Schoolteacher Liz Wolf-Spada was on vacation in Hawaii when she received a startling phone call from her son, Josh Wolf, in San Francisco.

"What should I do? The FBI's at my door."

Wolf went out and got a lawyer. Six months later, the FBI was back, this time holding a grand jury subpoena, but Josh Wolf refused to comply.

Now Wolf is in federal prison and has been for 178 days today. It's the longest time ever spent in prison for refusing to cooperate with a grand jury, and the calendar keeps turning.

The federal prosecutors say their interest in the case concerns damage done to a San Francisco Police Department cruiser during anti-G-8 street protests in 2005. Anarchists vandalized the car and an of ficer suf fered a f r a c t u re d skull after bei n g s t r u ck . Because the car was purchased with federal funds, the case is a federal one.

The identity of the assailants could be on Wolf's tape. He filmed some of the attack and sold portions of his recording to local news organizations. Other sections were displayed on Wolf's Web site.

But Wolf, who grew up in Wrightwood, sees himself as a journalist who would be compromising his integrity by violating confidentiality were he to cooperate with the grand jury.

It's a conflict that sears the heart of his mother, Wolf-Spada, a Wrightwood resident and third-grade teacher in Phelan.

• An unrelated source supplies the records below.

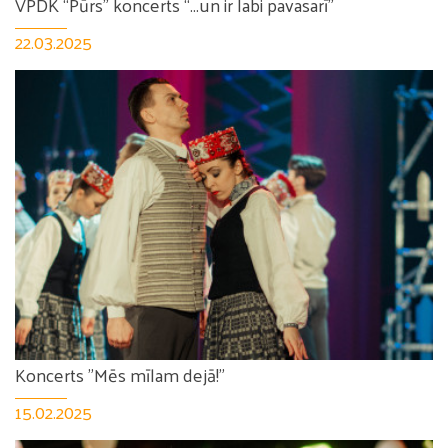
VPDK “Pūrs” koncerts “...un ir labi pavasarī”
22.03.2025
Koncerts "Mēs mīlam dejā!"
15.02.2025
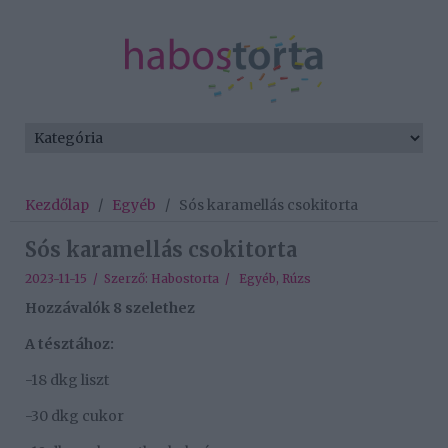
Kezdőlap
/
Egyéb
/
Sós karamellás csokitorta
Sós karamellás csokitorta
2023-11-15 / Szerző:
Habostorta
/
Egyéb
,
Rúzs
Hozzávalók 8 szelethez
A tésztához:
-18 dkg liszt
-30 dkg cukor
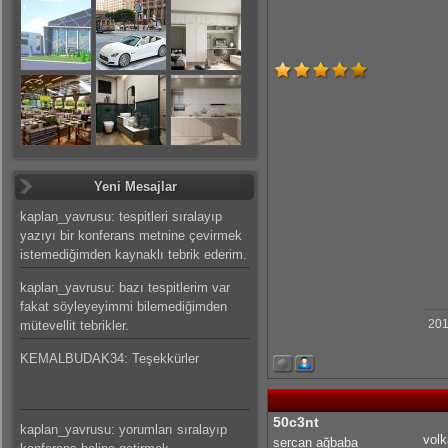
Yeni Mesajlar
kaplan_yavrusu: tespitleri sıralayıp
yazıyı bir konferans metnine çevirmek
istemediğimden kaynaklı tebrik ederim.
kaplan_yavrusu: bazı tespitlerim var
fakat söyleyeyimmi bilemediğimden
201
mütevellit tebrikler.
KEMALBUDAK34: Teşekkürler
50c3nt
kaplan_yavrusu: yorumları sıralayıp
volk
sercan ağbaba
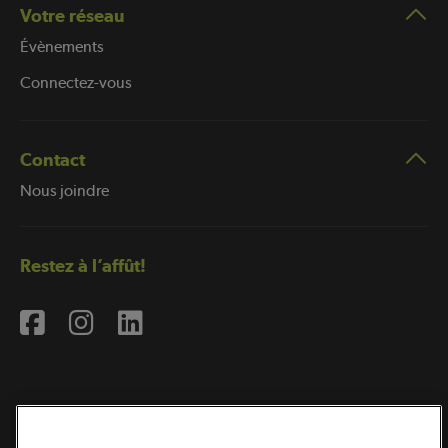
Votre réseau
Évènements
Connectez-vous
Contact
Nous joindre
Restez à l’affût!
Abonnement à l’infolettre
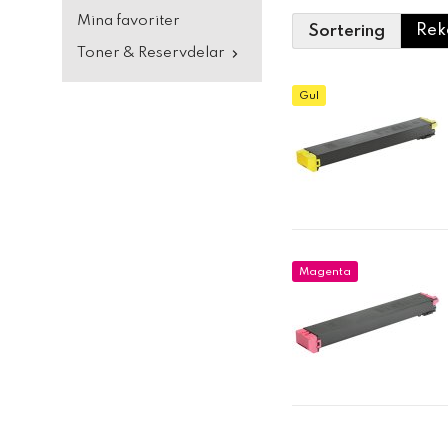
Mina favoriter
Sortering
Toner & Reservdelar
Gul
Magenta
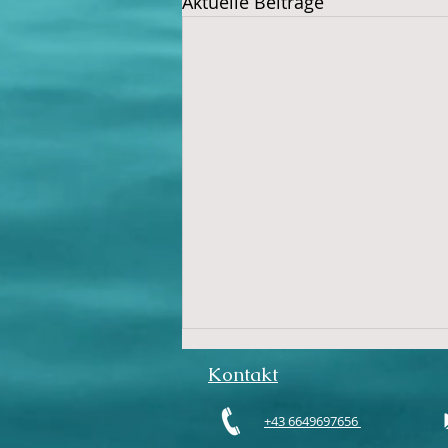
Aktuelle Beiträge
Kontakt
+43 6649697656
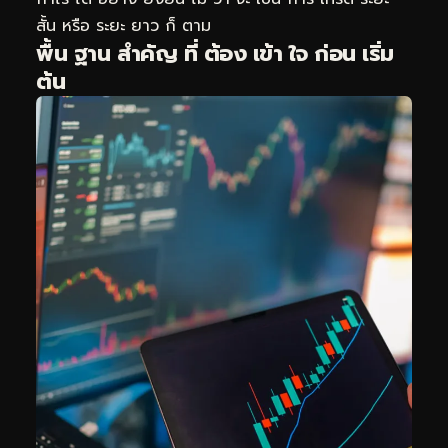
สั้น หรือ ระยะ ยาว ก็ ตาม
พื้น ฐาน สำคัญ ที่ ต้อง เข้า ใจ ก่อน เริ่ม
ต้น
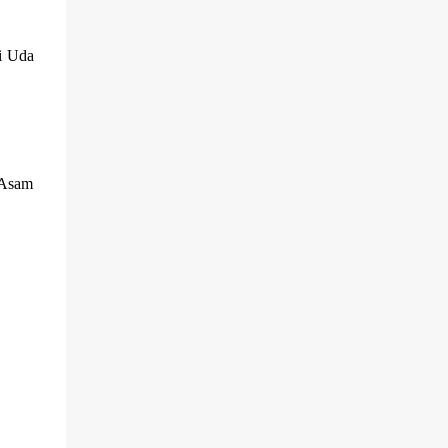
i Uda
 Asam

"I'm teaching my students there's a free press, but there is no free press. But I am optimistic that there will be one."

Her life, she says, is like having a full-time and a part-time job.

"Sometimes I feel like I'm handling things fine, and other things — the slightest things — set me off, and I realize I'm trying to keep up this calm exterior when I am in fact a volcano. And teaching keeps me sane because it's the normal part of my life."

On breaks and after school she is checking her calls and emails to get the latest update on efforts to free her son. Monthly, she travels to see him in prison.

This month she also made two trips across the country. At the first, the National Conference on Media Reform, she spoke to 1,000 journalists about her son's imprisonment. Many of them were "horrified" by her son's story.

Last week, she traveled to Washington, D.C., to try to get support for freeing her son and to lend support to a federal shield law for journalists. Many states, including California, have journalist shield laws, but Wolf is being held in contempt of a federal grand jury.

Wolf's own religious faith has been strengthened by the experience. He's been reading his Bible regularly and recently requested a Greek Bible for further study.

He tells her that he is sustained by the fact that he is doing something important, sticking to something he believes in, and he believes he is protecting the Constitution.

"Mom, I'm doing this so other people don't have to go to jail," he tells her.

She agrees, and says that's why she's working so hard for a federal shield law.

"I don't want his time in jail to be for nothing."